Restate the entries below exactly, and keep all images out of the answer.
══ Source records
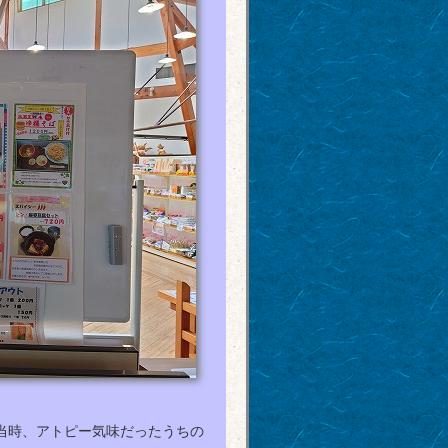
当時、アトピー気味だったうちの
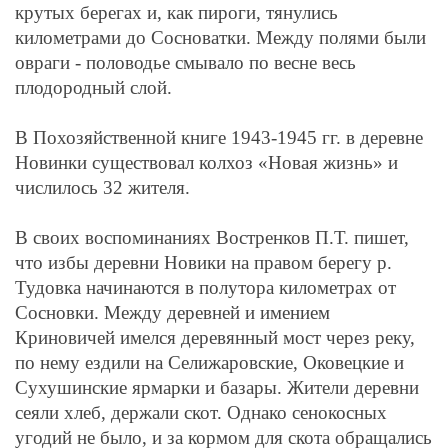
крутых берегах и, как пироги, тянулись
километрами до Сосноватки. Между полями были
овраги - половодье смывало по весне весь
плодородный слой.
В Похозяйственной книге 1943-1945 гг. в деревне
Новинки существовал колхоз «Новая жизнь» и
числилось 32 жителя.
В своих воспоминаниях Востренков П.Т. пишет,
что избы деревни Новики на правом берегу р.
Тудовка начинаются в полутора километрах от
Сосновки. Между деревней и имением
Криновичей имелся деревянный мост через реку,
по нему ездили на Селижаровские, Оковецкие и
Сухушинские ярмарки и базары. Жители деревни
сеяли хлеб, держали скот. Однако сенокосных
угодий не было, и за кормом для скота обращались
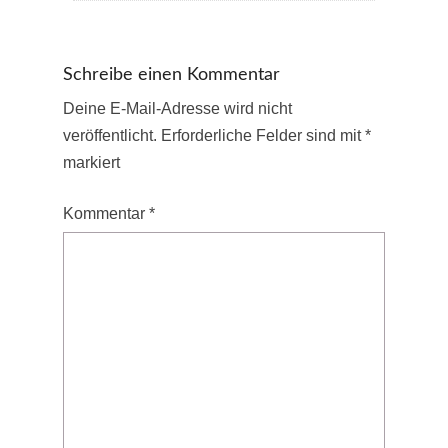
Schreibe einen Kommentar
Deine E-Mail-Adresse wird nicht
veröffentlicht.
Erforderliche Felder sind mit
*
markiert
Kommentar
*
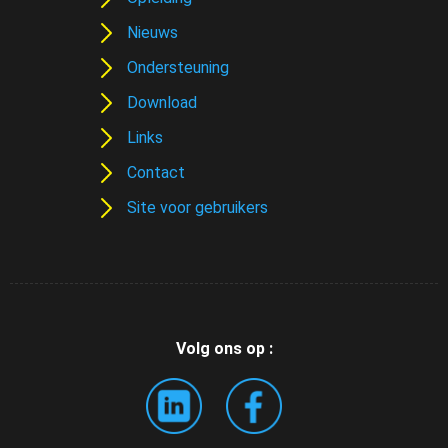
Nieuws
Ondersteuning
Download
Links
Contact
Site voor gebruikers
Volg ons op :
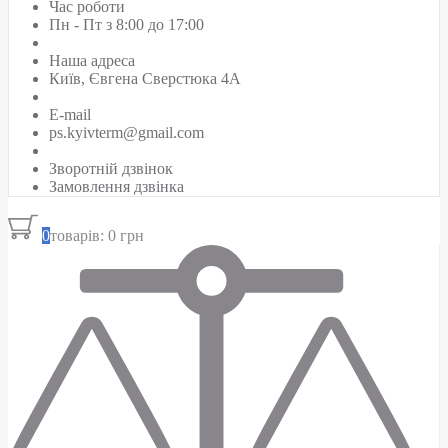
Час роботи
Пн - Пт з 8:00 до 17:00
Наша адреса
Київ, Євгена Сверстюка 4А
E-mail
ps.kyivterm@gmail.com
Зворотній дзвінок
Замовлення дзвінка
0
товарів: 0 грн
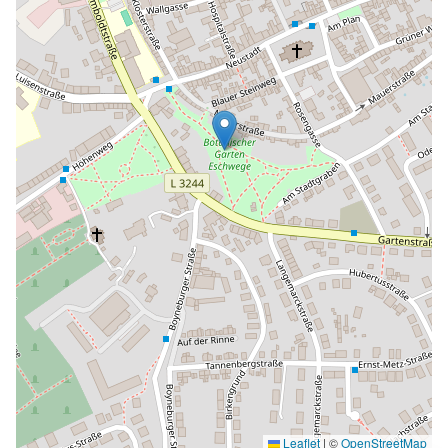
Leaflet
|
©
OpenStreetMap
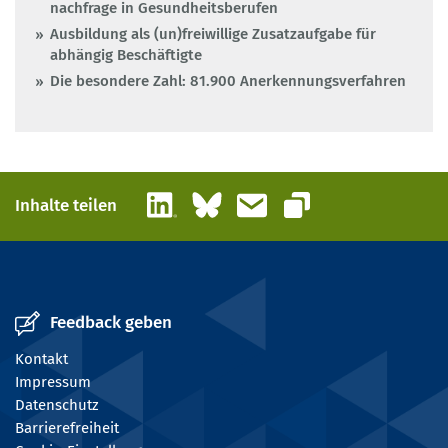
nachfrage in Gesundheitsberufen
Ausbildung als (un)freiwillige Zusatzaufgabe für
abhängig Beschäftigte
Die besondere Zahl: 81.900 Anerkennungsverfahren
LinkedIn
Bluesky
E-Mail
Inhalte teilen
Link kopieren
Feedback geben
Kontakt
Impressum
Datenschutz
Barrierefreiheit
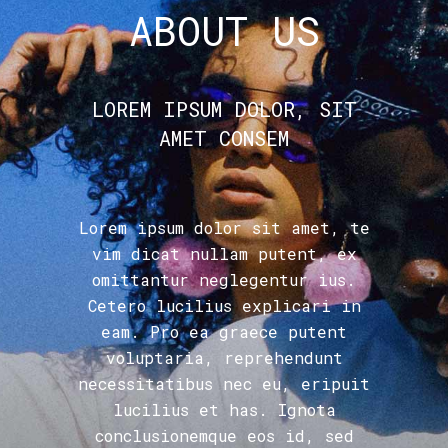
ABOUT US
LOREM IPSUM DOLOR, SIT
AMET CONSEM
Lorem ipsum dolor sit amet, te
vim dicat nullam putent, ex
omittantur neglegentur ius.
Cetero lucilius explicari in
eam. Pro ea graece putent
voluptaria, reprehendunt
necessitatibus nec eu, eripuit
lucilius et has. Ignota
conclusionemque eos id, sed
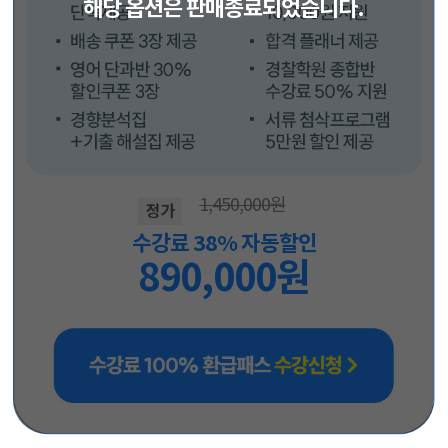
1,450,000원
수강료
38%
자동할인
890,000원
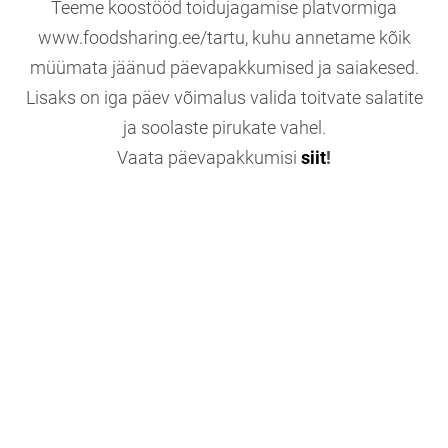
Teeme koostööd toidujagamise platvormiga
www.foodsharing.ee/tartu, kuhu annetame kõik
müümata jäänud päevapakkumised ja saiakesed.
Lisaks on iga päev võimalus valida toitvate salatite
ja soolaste pirukate vahel.
Vaata päevapakkumisi
siit
!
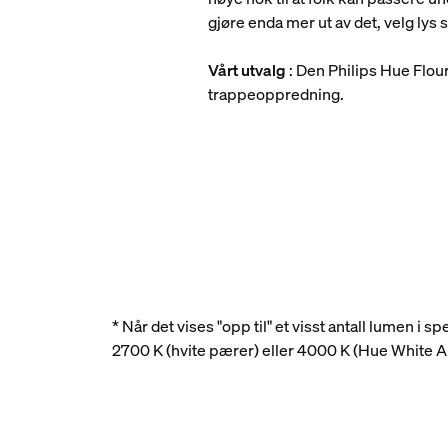
gjøre enda mer ut av det, velg lys
Vårt utvalg
: Den Philips Hue Flour
trappeoppredning.
* Når det vises "opp til" et visst antall lumen i
2700 K (hvite pærer) eller 4000 K (Hue White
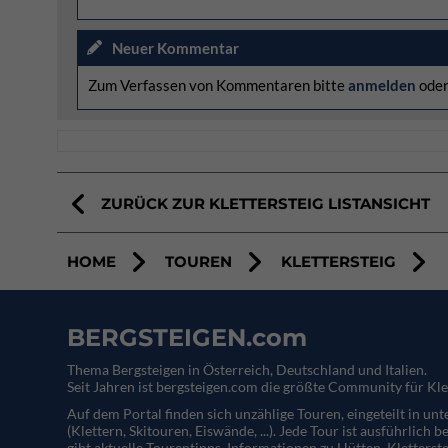
Neuer Kommentar
Zum Verfassen von Kommentaren bitte
anmelden
ode
ZURÜCK ZUR KLETTERSTEIG LISTANSICHT
HOME
TOUREN
KLETTERSTEIG
BERGSTEIGEN.com
Thema Bergsteigen in Österreich, Deutschland und Italien.
Seit Jahren ist bergsteigen.com die größte Community für Kle
Auf dem Portal finden sich unzählige Touren, eingeteilt in un
(Klettern, Skitouren, Eiswände, ...). Jede Tour ist ausführlich b
gibt aktuelle Tourentipps, Informationen zu Hütten, Kletterste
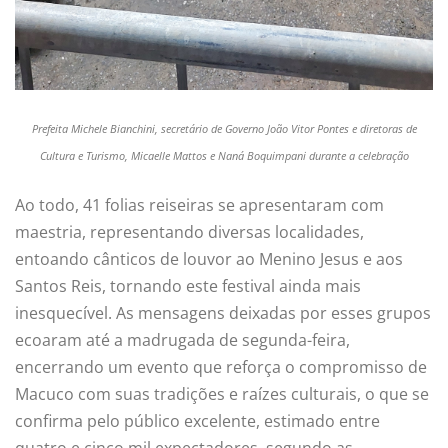
Prefeita Michele Bianchini, secretário de Governo João Vitor Pontes e diretoras de
Cultura e Turismo, Micaelle Mattos e Naná Boquimpani durante a celebração
Ao todo, 41 folias reiseiras se apresentaram com
maestria, representando diversas localidades,
entoando cânticos de louvor ao Menino Jesus e aos
Santos Reis, tornando este festival ainda mais
inesquecível. As mensagens deixadas por esses grupos
ecoaram até a madrugada de segunda-feira,
encerrando um evento que reforça o compromisso de
Macuco com suas tradições e raízes culturais, o que se
confirma pelo público excelente, estimado entre
quatro e cinco mil expectadores, segundo as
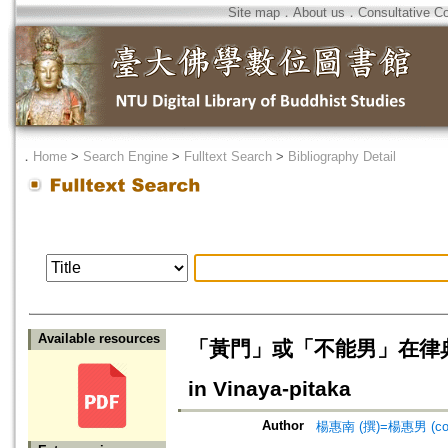
Site map
．
About us
．
Consultative C
．
Home
>
Search Engine
>
Fulltext Search
>
Bibliography Detail
Available resources
「黃門」或「不能男」在律典中的種種
in Vinaya-pitaka
Author
楊惠南 (撰)=楊惠男 (co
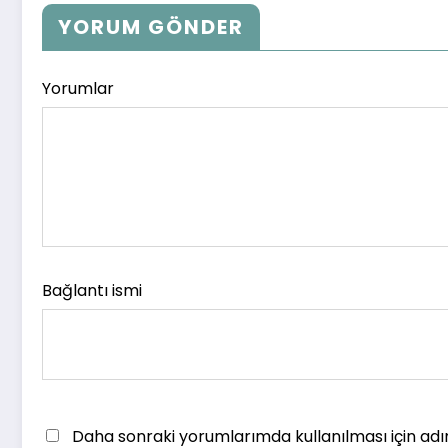
YORUM GÖNDER
Yorumlar
Bağlantı ismi
Daha sonraki yorumlarımda kullanılması için adı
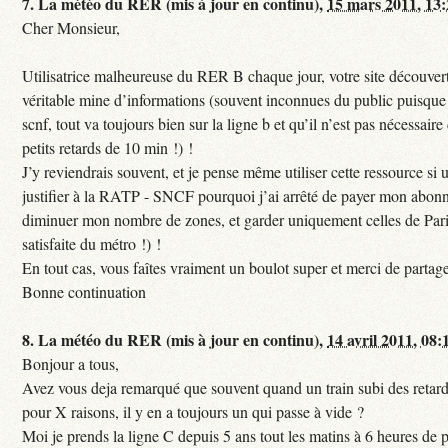
7.
La météo du RER (mis à jour en continu),
15 mars 2011, 13
Cher Monsieur,
Utilisatrice malheureuse du RER B chaque jour, votre site découvert
véritable mine d’informations (souvent inconnues du public puisque s
scnf, tout va toujours bien sur la ligne b et qu’il n’est pas nécessaire
petits retards de 10 min !) !
J’y reviendrais souvent, et je pense même utiliser cette ressource si u
justifier à la RATP - SNCF pourquoi j’ai arrêté de payer mon abon
diminuer mon nombre de zones, et garder uniquement celles de Pari
satisfaite du métro !) !
En tout cas, vous faîtes vraiment un boulot super et merci de partag
Bonne continuation
8.
La météo du RER (mis à jour en continu),
14 avril 2011, 08:
Bonjour a tous,
Avez vous deja remarqué que souvent quand un train subi des retar
pour X raisons, il y en a toujours un qui passe à vide ?
Moi je prends la ligne C depuis 5 ans tout les matins à 6 heures de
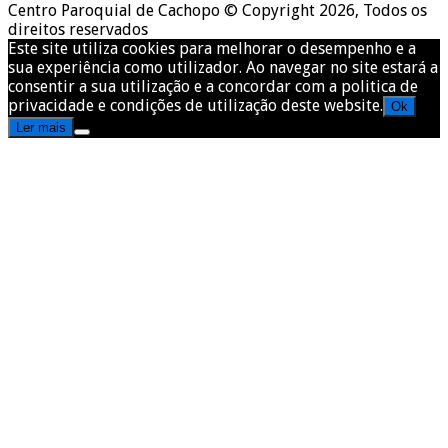
Centro Paroquial de Cachopo © Copyright 2026, Todos os
direitos reservados
Este site utiliza cookies para melhorar o desempenho e a
sua experiência como utilizador. Ao navegar no site estará a
consentir a sua utilização e a concordar com a politica de
privacidade e condições de utilização deste website.
Ok
Ler mais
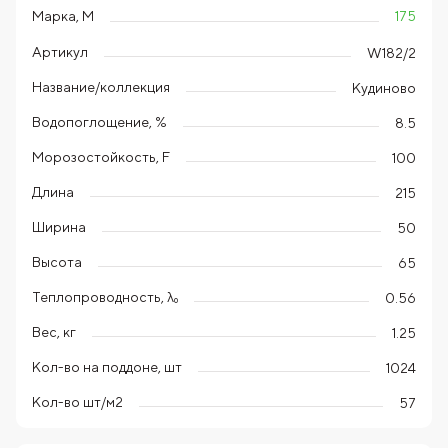
175
Марка, М
Артикул
W182/2
Название/коллекция
Кудиново
Водопоглощение, %
8.5
Морозостойкость, F
100
Длина
215
Ширина
50
Высота
65
Теплопроводность, λ₀
0.56
Вес, кг
1.25
Кол-во на поддоне, шт
1024
Кол-во шт/м2
57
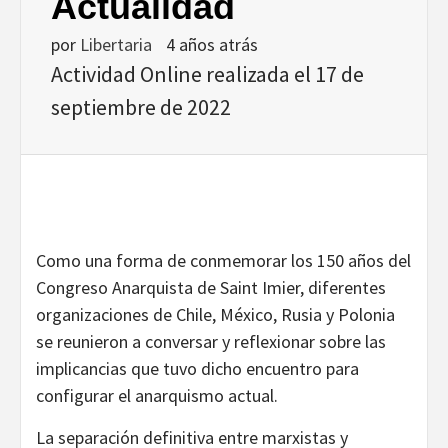
Actualidad
por
Libertaria
4 años atrás
Actividad Online realizada el 17 de
septiembre de 2022
Como una forma de conmemorar los 150 años del
Congreso Anarquista de Saint Imier, diferentes
organizaciones de Chile, México, Rusia y Polonia
se reunieron a conversar y reflexionar sobre las
implicancias que tuvo dicho encuentro para
configurar el anarquismo actual.
La separación definitiva entre marxistas y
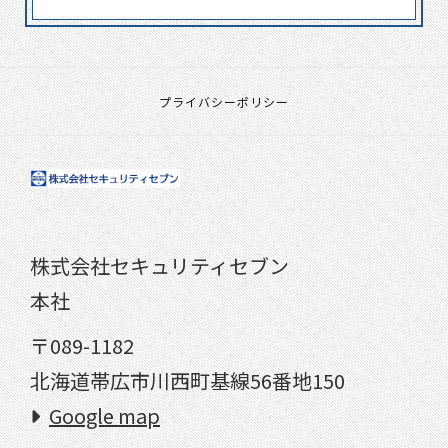
プライバシーポリシー
株式会社セキュリティセブン
本社
〒089-1182
北海道帯広市川西町基線56番地150​​
Google map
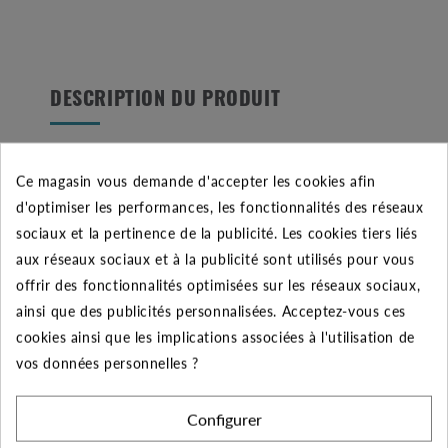
DESCRIPTION DU PRODUIT
Le produit :
Ce magasin vous demande d'accepter les cookies afin
d'optimiser les performances, les fonctionnalités des réseaux
- Le réservoir à vessie 100 L V 10 bars est un
sociaux et la pertinence de la publicité. Les cookies tiers liés
équipement certifié ACS pour installations de
aux réseaux sociaux et à la publicité sont utilisés pour vous
surpression, permettant d’automatiser une pompe et
offrir des fonctionnalités optimisées sur les réseaux sociaux,
d’éviter la corrosion grâce à sa vessie interchangeable.
ainsi que des publicités personnalisées. Acceptez-vous ces
Il convient aux systèmes d’habitation et d’arrosage,
cookies ainsi que les implications associées à l'utilisation de
s'associe à une pompe, et nécessite un gonflage précis
vos données personnelles ?
à 0,2 bar en dessous de la pression de démarrage de la
pompe. Un contrôle biannuel de la pression est
recommandé pour garantir sa longévité. La gamme
Configurer
propose des réservoirs de 5 à 1000 L en formats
════
> _Exercise solution_:
当時、アトピー気味だったうちの
крутых берегах и, как пироги, тянулись
километрами до Сосноватки. Между полями были
овраги - половодье смывало по весне весь
плодородный слой.
В Похозяйственной книге 1943-1945 гг. в деревне
Новинки существовал колхоз «Новая жизнь» и
числилось 32 жителя.
В своих воспоминаниях Востренков П.Т. пишет,
что избы деревни Новики на правом берегу р.
Тудовка начинаются в полутора километрах от
Сосновки. Между деревней и имением
Криновичей имелся деревянный мост через реку,
по нему ездили на Селижаровские, Оковецкие и
Сухушинские ярмарки и базары. Жители деревни
сеяли хлеб, держали скот. Однако сенокосных
угодий не было, и за кормом для скота обращались
Schreibe einen Kommentar
Deine E-Mail-Adresse wird nicht
veröffentlicht.
Erforderliche Felder sind mit
*
markiert
Kommentar
*
Nieuws
Ondersteuning
Download
Links
Contact
Site voor gebruikers
Volg ons op :
Час роботи
Пн - Пт з 8:00 до 17:00
Наша адреса
Київ, Євгена Сверстюка 4А
E-mail
ps.kyivterm@gmail.com
Зворотній дзвінок
Замовлення дзвінка
0
товарів: 0 грн
Leaflet
|
©
OpenStreetMap
nachfrage in Gesundheitsberufen
Ausbildung als (un)freiwillige Zusatzaufgabe für
abhängig Beschäftigte
Die besondere Zahl: 81.900 Anerkennungsverfahren
LinkedIn
Bluesky
E-Mail
Inhalte teilen
Link kopieren
Feedback geben
Kontakt
Impressum
Datenschutz
Barrierefreiheit
ABOUT US
LOREM IPSUM DOLOR, SIT
AMET CONSEM
Lorem ipsum dolor sit amet, te
vim dicat nullam putent, ex
omittantur neglegentur ius.
Cetero lucilius explicari in
eam. Pro ea graece putent
voluptaria, reprehendunt
necessitatibus nec eu, eripuit
lucilius et has. Ignota
conclusionemque eos id, sed
1,450,000원
수강료
38%
자동할인
890,000원
Teeme koostööd toidujagamise platvormiga
www.foodsharing.ee/tartu, kuhu annetame kõik
müümata jäänud päevapakkumised ja saiakesed.
Lisaks on iga päev võimalus valida toitvate salatite
ja soolaste pirukate vahel.
Vaata päevapakkumisi
siit
!
gjøre enda mer ut av det, velg lys
Vårt utvalg
: Den Philips Hue Flour
trappeoppredning.
* Når det vises "opp til" et visst antall lumen i
2700 K (hvite pærer) eller 4000 K (Hue White
Neuer Kommentar
Zum Verfassen von Kommentaren bitte
anmelden
ode
ZURÜCK ZUR KLETTERSTEIG LISTANSICHT
HOME
TOUREN
KLETTERSTEIG
BERGSTEIGEN.com
Thema Bergsteigen in Österreich, Deutschland und Italien.
Seit Jahren ist bergsteigen.com die größte Community für Kle
Auf dem Portal finden sich unzählige Touren, eingeteilt in un
(Klettern, Skitouren, Eiswände, ...). Jede Tour ist ausführlich b
gibt aktuelle Tourentipps, Informationen zu Hütten, Kletterste
Prefeita Michele Bianchini, secretário de Governo João Vitor Pontes e diretoras de
Cultura e Turismo, Micaelle Mattos e Naná Boquimpani durante a celebração
Ao todo, 41 folias reiseiras se apresentaram com
maestria, representando diversas localidades,
entoando cânticos de louvor ao Menino Jesus e aos
Santos Reis, tornando este festival ainda mais
inesquecível. As mensagens deixadas por esses grupos
ecoaram até a madrugada de segunda-feira,
encerrando um evento que reforça o compromisso de
Macuco com suas tradições e raízes culturais, o que se
confirma pelo público excelente, estimado entre
quatro e cinco mil expectadores, segundo as
Site map
．
About us
．
Consultative C
．
Home
>
Search Engine
>
Fulltext Search
>
Bibliography Detail
Available resources
「黃門」或「不能男」在律典中的種種
in Vinaya-pitaka
Author
楊惠南 (撰)=楊惠男 (co
YORUM GÖNDER
Yorumlar
Bağlantı ismi
Daha sonraki yorumlarımda kullanılması için adı
7.
La météo du RER (mis à jour en continu),
15 mars 2011, 13
Cher Monsieur,
Utilisatrice malheureuse du RER B chaque jour, votre site découvert
véritable mine d’informations (souvent inconnues du public puisque s
scnf, tout va toujours bien sur la ligne b et qu’il n’est pas nécessaire
petits retards de 10 min !) !
J’y reviendrais souvent, et je pense même utiliser cette ressource si u
justifier à la RATP - SNCF pourquoi j’ai arrêté de payer mon abon
diminuer mon nombre de zones, et garder uniquement celles de Pari
satisfaite du métro !) !
En tout cas, vous faîtes vraiment un boulot super et merci de partag
Bonne continuation
8.
La météo du RER (mis à jour en continu),
14 avril 2011, 08:
Bonjour a tous,
Avez vous deja remarqué que souvent quand un train subi des retar
pour X raisons, il y en a toujours un qui passe à vide ?
Moi je prends la ligne C depuis 5 ans tout les matins à 6 heures de
Centro Paroquial de Cachopo © Copyright 2026, Todos os
direitos reservados
Este site utiliza cookies para melhorar o desempenho e a
sua experiência como utilizador. Ao navegar no site estará a
consentir a sua utilização e a concordar com a politica de
privacidade e condições de utilização deste website.
Ok
Ler mais
175
Марка, М
Артикул
W182/2
Название/коллекция
Кудиново
Водопоглощение, %
8.5
Морозостойкость, F
100
Длина
215
Ширина
50
Высота
65
Теплопроводность, λ₀
0.56
Вес, кг
1.25
Кол-во на поддоне, шт
1024
Кол-во шт/м2
57
Actualidad
por
Libertaria
4 años atrás
Actividad Online realizada el 17 de
septiembre de 2022
Como una forma de conmemorar los 150 años del
Congreso Anarquista de Saint Imier, diferentes
organizaciones de Chile, México, Rusia y Polonia
se reunieron a conversar y reflexionar sobre las
implicancias que tuvo dicho encuentro para
configurar el anarquismo actual.
La separación definitiva entre marxistas y
プライバシーポリシー
株式会社セキュリティセブン
本社
〒089-1182
北海道帯広市川西町基線56番地150​​
Google map
DESCRIPTION DU PRODUIT
Le produit :
Ce magasin vous demande d'accepter les cookies afin
d'optimiser les performances, les fonctionnalités des réseaux
- Le réservoir à vessie 100 L V 10 bars est un
sociaux et la pertinence de la publicité. Les cookies tiers liés
équipement certifié ACS pour installations de
aux réseaux sociaux et à la publicité sont utilisés pour vous
surpression, permettant d’automatiser une pompe et
offrir des fonctionnalités optimisées sur les réseaux sociaux,
d’éviter la corrosion grâce à sa vessie interchangeable.
ainsi que des publicités personnalisées. Acceptez-vous ces
Il convient aux systèmes d’habitation et d’arrosage,
cookies ainsi que les implications associées à l'utilisation de
s'associe à une pompe, et nécessite un gonflage précis
vos données personnelles ?
à 0,2 bar en dessous de la pression de démarrage de la
pompe. Un contrôle biannuel de la pression est
recommandé pour garantir sa longévité. La gamme
Configurer
propose des réservoirs de 5 à 1000 L en formats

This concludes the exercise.